This study tries to evaluate the dynamic image of Klopp from the eyes of football fans. More specifically, I am going to extract tweets about Klopp, posted on last three months, then analyze their contents based on the word frequency, and sentiment analysis. The frequency analysis is done in the first part of this study, and sentiment analysis would remain for the second part.
## [1] "Using direct authentication"
After setting the setup_twitter_oath(), we can go further and extract tweets. I chose 1000 tweets to be extracted, and unfortunately the twitter does not allow to extract tweets that are older than one week. So time span is fixed. The geocode of the users are set to Liverpool city, since I want to know the opinion of Liverpoolians! about Klopp. This would include the fans of the rival team, Everton. In this priliminary study, I do not try to detect and filter the Everton fans.
Some of tweets before any cleaning, and after some cleaning can be read here.
## [1] "------Before Cleaning------"
## [1] RT @LivEchoLFC: Was this the game which makes Klopp finally see the light? https://t.co/Hd0y4RQC0l
## [2] @MatthewCharle3 @EFC13wan92 @TheEFCForum The equivalent to the FA Cup. Which Klopp lost 2 finals in. Gotze got inju… https://t.co/oHnF4c5Bzg
## [3] RT @thejamessutton: @TheAnfieldWrap I still believe Klopp will get it right. He just needs to accept that he can’t turn water into wine. \nS…
## [4] RT @LivEchoLFC: 'It's Klopp's responsibility, but also his players, as well as sporting director Michael Edwards.' #LFC https://t.co/Hd0y4R…
## [5] RT @LivEchoLFC: 'Klopp has failed to address the biggest issue - and that is the defence...' #LFC \nhttps://t.co/eKbTRR0dYg
## 507 Levels: 'Dejan Lovren looks shot to bits... Klopp may have to give Gomez a go at centre back' https://t.co/GR9JaWvDtA ...
## [1] "------After Cleaning------"
## [1] " Was this the game which makes Klopp finally see the light "
## [2] "The equivalent to the FA Cup Which Klopp lost finals in Gotze got inju "
## [3] " I still believe Klopp will get it right He just needs to accept that he cant turn water into wine \nS"
## [4] " Its Klopps responsibility but also his players as well as sporting director Michael Edwards LFC "
## [5] " Klopp has failed to address the biggest issue and that is the defence LFC \n"
Now we remove the stopwords.
The first word count is ready:
Among the top 20 words, there are un-informative words, the words that do not add anything to our understanding. For instance, klopp is the most frequent word, but we know that our set of tweets are about klopp. So such words are removed from the list of words, and the refined version is shown in the figure2.

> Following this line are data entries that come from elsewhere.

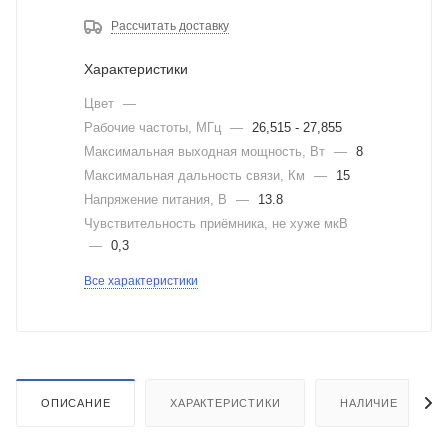
Рассчитать доставку
Характеристики
Цвет
—
Рабочие частоты, МГц
—
26,515 - 27,855
Максимальная выходная мощность, Вт
—
8
Максимальная дальность связи, Км
—
15
Напряжение питания, В
—
13.8
Чувствительность приёмника, не хуже мкВ
—
0,3
Все характеристики
ОПИСАНИЕ
ХАРАКТЕРИСТИКИ
НАЛИЧИЕ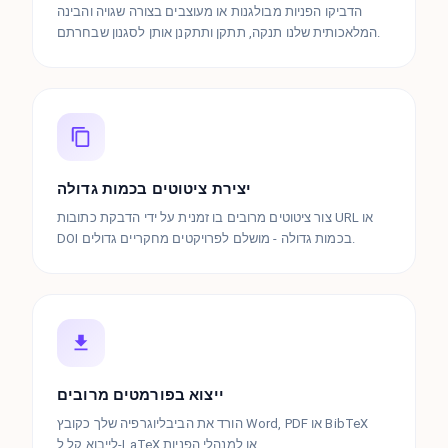
הדביקו הפניות מבולגנות או מעוצבים בצורה שגויה והבינה
המלאכותית שלנו תנקה, תתקן ותתקנן אותן לסגנון שבחרתם.
יצירת ציטוטים בכמות גדולה
צור ציטוטים מרובים בו זמנית על ידי הדבקת כתובות URL או
DOI בכמות גדולה - מושלם לפרויקטים מחקריים גדולים.
ייצוא בפורמטים מרובים
הורד את הביבליוגרפיה שלך כקובץ Word, PDF או BibTeX
לייבוא קל ל-LaTeX או למנהלי הפניות.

It is possible to have a cloud of these words, where the frequency is reflected in the size and color of a word.
As it is seen, Liverpoolians in twitter are talking mainly about Lovren, a player with a very awful performance in the last defeat of the team, their verbs are towards the past, wouldn’t and happened, so it seems they are talking about the last match. From Rodgers who is the former coach of Liverpool, and he got fired last year in similar situation of today’s Liverpool, and words like pressure and hell we can feel the pressure on the current coach, Klopp. However, there may be still some believers in Klopp!
Some highlights from tidytextmining.com of Julia Silge:
One way to analyze the sentiment of a text is to consider the text as a combination of its individual words and the sentiment content of the whole text as the sum of the sentiment content of the individual words. This isn’t the only way to approach sentiment analysis, but it is an often-used approach (Julia Silge)

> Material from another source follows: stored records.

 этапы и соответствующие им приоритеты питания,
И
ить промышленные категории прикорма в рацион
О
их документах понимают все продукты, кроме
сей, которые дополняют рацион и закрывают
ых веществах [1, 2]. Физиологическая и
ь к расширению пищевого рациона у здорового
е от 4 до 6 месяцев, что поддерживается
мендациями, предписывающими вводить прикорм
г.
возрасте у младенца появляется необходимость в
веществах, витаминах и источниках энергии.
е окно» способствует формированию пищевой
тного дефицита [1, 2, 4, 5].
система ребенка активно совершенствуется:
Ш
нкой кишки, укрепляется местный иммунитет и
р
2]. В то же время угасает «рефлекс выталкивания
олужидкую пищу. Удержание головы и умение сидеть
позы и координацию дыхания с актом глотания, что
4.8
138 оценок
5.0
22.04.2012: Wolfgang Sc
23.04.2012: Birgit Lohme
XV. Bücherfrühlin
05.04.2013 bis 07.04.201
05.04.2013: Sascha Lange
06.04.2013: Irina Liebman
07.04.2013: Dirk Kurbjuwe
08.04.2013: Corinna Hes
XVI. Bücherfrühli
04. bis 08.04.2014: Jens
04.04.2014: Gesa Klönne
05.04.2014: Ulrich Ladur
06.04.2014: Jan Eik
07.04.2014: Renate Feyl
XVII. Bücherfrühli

Well, we know that the whole is more than the sum of words! But for sake of this preliminary study, let’s do sentiment analysis as it is.
It is important to keep in mind that these methods do not take into account qualifiers before a word, such as in “no good” or “not true”; a lexicon-based method like this is based on unigrams only.

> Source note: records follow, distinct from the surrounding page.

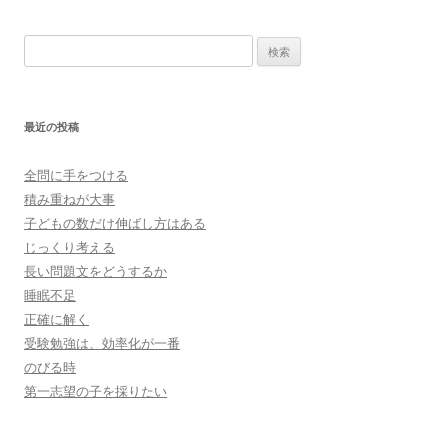
検
索:
最近の投稿
全問に手をつける
積み重ねが大事
子どもの数だけ伸ばし方はある
じっくり考える
長い問題文をどうするか
睡眠不足
正確に解く
受験勉強は、効率化が一番
のびる時
第一志望の子を採りたい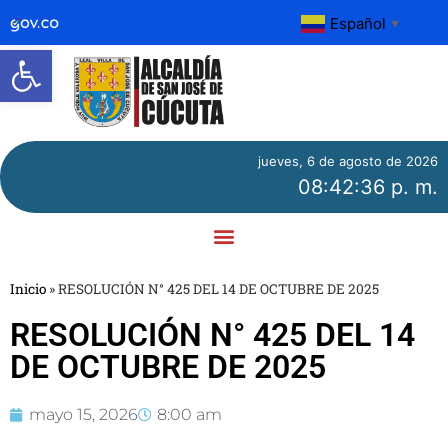
Español
▼
Abrir barra de herramientas
jueves, 6 de agosto de 2026
08:42:36 p. m.
Inicio
»
RESOLUCIÓN N° 425 DEL 14 DE OCTUBRE DE 2025
RESOLUCIÓN N° 425 DEL 14
DE OCTUBRE DE 2025
mayo 15, 2026
8:00 am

Maybe later I will use n-grams, but for now the unigram is totally fine!
One last caveat is that the size of the chunk of text that we use to add up unigram sentiment scores can have an effect on an analysis. A text the size of many paragraphs can often have positive and negative sentiment averaged out to about zero, while sentence-sized or paragraph-sized text often works better.
Good! it works on our tweets better than on Shakespear books, from every aspect!
From the three available lexicons, afinn, bing and nrc, I rather to work with nrc because it’s sentiments include trust, fear, sadness, negative, anger, … . While the other two are not this much expressive. Nothing stops me from using all three lexicons, except the length of this report.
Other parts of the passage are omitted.